■ Exercise brief
Could you return every line of the records below that contains the word "acronym"?

* * * * * * *

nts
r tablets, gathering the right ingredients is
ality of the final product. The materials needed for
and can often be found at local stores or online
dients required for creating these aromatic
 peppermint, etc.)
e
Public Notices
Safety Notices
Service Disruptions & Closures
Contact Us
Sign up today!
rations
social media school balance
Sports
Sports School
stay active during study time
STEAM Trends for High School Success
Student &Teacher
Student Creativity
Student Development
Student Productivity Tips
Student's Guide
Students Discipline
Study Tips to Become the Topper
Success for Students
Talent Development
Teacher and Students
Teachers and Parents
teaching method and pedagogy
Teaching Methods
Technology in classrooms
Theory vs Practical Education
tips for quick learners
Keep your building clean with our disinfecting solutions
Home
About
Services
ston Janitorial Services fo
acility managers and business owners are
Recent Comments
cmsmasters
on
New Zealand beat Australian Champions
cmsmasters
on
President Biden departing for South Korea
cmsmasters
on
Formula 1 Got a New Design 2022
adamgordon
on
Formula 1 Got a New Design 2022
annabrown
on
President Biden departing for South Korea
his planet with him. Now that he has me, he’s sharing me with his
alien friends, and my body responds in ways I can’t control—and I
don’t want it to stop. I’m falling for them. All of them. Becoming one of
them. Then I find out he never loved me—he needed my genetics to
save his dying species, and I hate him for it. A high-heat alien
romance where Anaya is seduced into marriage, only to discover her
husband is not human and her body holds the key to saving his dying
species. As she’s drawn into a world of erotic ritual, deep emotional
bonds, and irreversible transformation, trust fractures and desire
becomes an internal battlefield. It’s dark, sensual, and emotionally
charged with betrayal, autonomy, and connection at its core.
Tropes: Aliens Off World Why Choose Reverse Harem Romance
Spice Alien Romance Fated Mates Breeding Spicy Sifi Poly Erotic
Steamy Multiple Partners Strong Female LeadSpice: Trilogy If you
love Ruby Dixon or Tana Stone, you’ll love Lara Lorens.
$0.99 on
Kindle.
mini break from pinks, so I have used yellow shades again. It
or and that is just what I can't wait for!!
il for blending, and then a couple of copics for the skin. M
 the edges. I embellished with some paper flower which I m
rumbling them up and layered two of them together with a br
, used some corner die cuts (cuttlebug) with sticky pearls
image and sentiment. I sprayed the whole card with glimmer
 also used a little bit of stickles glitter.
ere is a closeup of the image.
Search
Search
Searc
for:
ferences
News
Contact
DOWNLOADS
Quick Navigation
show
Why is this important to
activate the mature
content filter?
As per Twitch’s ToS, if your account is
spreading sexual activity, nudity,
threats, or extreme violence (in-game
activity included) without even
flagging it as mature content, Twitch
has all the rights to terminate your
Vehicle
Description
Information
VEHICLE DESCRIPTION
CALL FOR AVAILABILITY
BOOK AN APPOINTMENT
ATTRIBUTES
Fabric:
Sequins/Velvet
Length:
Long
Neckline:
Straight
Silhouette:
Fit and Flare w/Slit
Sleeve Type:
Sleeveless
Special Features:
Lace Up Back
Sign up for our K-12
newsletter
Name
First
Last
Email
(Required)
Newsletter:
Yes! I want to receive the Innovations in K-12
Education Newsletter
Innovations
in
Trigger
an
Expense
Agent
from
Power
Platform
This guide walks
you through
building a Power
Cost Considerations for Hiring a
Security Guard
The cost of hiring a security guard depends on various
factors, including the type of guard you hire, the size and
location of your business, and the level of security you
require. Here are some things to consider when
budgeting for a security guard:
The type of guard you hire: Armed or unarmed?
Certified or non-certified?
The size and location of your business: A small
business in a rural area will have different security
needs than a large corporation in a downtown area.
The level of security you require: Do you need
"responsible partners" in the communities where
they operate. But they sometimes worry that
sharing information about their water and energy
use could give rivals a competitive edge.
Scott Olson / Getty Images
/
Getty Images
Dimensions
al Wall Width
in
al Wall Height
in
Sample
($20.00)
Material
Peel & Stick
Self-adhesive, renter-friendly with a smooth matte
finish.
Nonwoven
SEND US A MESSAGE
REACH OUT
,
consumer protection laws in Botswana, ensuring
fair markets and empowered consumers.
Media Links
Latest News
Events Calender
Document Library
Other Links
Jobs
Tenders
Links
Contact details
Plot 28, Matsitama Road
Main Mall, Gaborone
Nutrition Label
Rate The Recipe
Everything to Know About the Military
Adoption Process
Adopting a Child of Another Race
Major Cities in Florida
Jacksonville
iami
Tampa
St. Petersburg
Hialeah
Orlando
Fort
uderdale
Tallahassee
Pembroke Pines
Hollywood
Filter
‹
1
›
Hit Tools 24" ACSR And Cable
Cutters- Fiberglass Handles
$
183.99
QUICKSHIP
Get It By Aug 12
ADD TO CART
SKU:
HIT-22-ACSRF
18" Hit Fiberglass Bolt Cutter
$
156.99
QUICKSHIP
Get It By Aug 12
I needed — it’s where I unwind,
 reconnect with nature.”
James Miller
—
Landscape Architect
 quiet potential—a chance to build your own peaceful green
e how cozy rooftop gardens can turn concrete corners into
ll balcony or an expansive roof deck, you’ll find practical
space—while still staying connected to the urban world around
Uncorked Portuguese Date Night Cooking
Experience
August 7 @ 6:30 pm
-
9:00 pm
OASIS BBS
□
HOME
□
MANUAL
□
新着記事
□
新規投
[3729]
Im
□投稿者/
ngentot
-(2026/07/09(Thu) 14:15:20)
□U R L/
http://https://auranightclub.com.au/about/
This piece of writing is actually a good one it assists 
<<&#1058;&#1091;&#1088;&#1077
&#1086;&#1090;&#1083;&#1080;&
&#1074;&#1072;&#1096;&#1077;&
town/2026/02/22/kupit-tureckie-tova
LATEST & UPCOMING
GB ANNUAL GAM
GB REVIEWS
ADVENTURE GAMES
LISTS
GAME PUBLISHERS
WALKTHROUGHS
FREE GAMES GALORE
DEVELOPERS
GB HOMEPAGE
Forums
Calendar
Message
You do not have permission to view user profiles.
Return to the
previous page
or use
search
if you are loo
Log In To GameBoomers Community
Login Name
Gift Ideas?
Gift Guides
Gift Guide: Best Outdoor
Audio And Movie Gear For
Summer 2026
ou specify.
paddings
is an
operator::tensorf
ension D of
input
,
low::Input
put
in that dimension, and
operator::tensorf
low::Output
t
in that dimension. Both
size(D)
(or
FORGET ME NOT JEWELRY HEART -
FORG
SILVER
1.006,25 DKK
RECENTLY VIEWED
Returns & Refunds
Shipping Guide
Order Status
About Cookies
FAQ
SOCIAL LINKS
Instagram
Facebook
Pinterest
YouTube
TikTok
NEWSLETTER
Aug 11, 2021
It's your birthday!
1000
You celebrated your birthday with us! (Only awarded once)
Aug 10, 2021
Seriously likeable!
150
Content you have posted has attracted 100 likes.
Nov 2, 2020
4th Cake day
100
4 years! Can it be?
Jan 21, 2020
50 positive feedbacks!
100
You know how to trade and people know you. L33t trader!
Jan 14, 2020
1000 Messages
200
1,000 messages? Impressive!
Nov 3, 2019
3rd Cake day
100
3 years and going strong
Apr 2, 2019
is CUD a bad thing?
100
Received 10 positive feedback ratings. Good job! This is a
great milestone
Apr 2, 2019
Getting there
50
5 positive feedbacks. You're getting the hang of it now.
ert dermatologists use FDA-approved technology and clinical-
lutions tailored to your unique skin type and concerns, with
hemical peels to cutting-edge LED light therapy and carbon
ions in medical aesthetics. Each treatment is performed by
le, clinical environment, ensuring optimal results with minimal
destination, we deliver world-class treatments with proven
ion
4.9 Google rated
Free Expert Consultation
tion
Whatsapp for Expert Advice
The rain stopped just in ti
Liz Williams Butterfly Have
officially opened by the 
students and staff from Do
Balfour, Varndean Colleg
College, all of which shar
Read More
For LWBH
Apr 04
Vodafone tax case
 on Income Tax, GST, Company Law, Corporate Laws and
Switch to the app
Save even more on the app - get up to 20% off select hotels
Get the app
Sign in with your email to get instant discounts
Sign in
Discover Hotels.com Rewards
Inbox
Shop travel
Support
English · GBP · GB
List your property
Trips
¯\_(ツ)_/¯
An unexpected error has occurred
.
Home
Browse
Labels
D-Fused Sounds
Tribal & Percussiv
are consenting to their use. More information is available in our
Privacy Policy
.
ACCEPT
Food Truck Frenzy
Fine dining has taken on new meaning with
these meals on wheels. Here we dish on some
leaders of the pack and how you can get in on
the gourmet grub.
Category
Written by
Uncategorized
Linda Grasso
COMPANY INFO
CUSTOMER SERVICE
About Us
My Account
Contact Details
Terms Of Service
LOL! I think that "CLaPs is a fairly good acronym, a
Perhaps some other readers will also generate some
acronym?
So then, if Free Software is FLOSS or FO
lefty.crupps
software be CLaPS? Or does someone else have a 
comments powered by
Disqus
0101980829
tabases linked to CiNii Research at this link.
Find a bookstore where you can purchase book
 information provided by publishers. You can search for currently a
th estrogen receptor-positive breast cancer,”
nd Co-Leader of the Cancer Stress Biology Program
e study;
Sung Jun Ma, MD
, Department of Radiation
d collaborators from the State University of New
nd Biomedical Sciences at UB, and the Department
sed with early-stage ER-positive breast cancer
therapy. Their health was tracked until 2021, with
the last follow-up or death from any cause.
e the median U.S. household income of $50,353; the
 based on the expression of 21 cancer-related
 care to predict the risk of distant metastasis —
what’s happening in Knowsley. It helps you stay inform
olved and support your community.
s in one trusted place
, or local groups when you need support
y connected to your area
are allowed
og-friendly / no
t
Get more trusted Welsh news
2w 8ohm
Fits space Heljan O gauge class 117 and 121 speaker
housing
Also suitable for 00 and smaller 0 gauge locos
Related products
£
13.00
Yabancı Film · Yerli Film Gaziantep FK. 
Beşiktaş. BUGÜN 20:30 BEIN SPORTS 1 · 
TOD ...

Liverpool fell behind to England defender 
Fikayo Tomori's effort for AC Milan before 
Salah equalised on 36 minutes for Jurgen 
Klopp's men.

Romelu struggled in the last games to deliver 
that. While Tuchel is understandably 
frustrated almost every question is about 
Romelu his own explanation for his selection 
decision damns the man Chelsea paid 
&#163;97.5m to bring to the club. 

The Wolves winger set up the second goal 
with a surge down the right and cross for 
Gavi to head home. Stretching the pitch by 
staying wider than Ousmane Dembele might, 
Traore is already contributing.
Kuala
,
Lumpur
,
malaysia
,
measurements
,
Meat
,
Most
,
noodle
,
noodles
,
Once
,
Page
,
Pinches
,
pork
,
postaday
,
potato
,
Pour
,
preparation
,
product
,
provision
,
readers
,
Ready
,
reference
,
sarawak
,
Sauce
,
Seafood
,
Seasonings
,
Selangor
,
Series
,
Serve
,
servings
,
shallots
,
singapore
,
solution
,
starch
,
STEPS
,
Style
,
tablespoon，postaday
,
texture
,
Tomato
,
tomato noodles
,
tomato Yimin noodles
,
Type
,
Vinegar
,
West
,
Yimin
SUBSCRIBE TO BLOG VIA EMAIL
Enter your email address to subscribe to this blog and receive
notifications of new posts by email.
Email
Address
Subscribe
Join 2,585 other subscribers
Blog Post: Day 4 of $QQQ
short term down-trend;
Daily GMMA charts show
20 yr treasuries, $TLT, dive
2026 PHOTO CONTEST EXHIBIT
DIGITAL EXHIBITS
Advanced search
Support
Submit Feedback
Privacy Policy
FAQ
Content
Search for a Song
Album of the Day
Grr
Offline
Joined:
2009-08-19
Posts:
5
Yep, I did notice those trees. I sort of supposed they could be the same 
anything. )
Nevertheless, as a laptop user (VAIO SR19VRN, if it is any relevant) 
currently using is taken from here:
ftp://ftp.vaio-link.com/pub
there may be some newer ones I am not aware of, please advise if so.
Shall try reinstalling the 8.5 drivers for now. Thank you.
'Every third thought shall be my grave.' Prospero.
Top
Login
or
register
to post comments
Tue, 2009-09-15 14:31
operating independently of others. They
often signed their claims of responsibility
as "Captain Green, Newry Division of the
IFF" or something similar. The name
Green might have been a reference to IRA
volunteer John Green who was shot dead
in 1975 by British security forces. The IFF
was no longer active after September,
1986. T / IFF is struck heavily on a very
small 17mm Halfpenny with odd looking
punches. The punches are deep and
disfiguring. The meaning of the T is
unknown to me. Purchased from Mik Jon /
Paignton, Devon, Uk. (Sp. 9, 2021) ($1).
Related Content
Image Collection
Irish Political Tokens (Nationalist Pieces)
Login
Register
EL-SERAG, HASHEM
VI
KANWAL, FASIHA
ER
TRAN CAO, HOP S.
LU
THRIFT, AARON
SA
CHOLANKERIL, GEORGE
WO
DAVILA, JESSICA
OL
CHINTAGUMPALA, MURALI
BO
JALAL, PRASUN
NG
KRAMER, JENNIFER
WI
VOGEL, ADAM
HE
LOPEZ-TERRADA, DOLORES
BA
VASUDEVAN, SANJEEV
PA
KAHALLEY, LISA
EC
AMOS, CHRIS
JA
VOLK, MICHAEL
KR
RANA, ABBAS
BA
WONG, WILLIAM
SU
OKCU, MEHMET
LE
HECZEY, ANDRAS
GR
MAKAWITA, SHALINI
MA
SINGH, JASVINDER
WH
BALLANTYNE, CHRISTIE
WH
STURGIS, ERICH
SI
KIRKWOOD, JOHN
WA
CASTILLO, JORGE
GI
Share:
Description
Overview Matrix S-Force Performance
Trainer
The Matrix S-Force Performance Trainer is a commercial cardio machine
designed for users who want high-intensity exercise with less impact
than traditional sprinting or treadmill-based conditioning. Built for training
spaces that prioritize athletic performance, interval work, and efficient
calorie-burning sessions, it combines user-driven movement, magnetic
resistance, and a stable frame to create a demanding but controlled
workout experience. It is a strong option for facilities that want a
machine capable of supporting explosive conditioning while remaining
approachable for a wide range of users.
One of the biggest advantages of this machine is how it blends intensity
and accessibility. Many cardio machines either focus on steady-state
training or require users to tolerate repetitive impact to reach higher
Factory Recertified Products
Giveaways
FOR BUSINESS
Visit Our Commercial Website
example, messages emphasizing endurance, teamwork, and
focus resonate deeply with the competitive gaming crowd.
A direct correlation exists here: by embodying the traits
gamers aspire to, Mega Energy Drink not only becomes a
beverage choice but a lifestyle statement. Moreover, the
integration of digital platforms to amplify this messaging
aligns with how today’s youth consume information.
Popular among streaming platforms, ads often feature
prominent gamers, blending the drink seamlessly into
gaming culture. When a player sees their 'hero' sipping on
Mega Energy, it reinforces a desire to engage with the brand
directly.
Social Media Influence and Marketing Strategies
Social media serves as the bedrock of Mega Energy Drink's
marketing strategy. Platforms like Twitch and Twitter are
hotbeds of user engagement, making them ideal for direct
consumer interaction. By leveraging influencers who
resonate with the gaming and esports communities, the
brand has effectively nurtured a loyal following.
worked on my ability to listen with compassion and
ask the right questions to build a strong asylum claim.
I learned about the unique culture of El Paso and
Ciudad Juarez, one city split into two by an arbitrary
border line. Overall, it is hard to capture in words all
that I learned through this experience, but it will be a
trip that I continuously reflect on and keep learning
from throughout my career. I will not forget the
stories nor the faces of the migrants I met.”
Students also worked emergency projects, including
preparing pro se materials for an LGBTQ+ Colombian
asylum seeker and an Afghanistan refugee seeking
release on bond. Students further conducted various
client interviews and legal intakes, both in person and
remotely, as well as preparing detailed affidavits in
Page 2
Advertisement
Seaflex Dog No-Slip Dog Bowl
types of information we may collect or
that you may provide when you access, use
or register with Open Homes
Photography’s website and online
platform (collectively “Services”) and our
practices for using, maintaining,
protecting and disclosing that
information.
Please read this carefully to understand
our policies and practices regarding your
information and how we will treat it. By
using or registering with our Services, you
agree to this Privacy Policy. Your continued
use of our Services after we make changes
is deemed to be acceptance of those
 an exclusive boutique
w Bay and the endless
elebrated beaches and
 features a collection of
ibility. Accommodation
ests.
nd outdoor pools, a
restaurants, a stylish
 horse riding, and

* * * * * * *

■ Task response
LOL! I think that "CLaPs is a fairly good acronym, a
acronym?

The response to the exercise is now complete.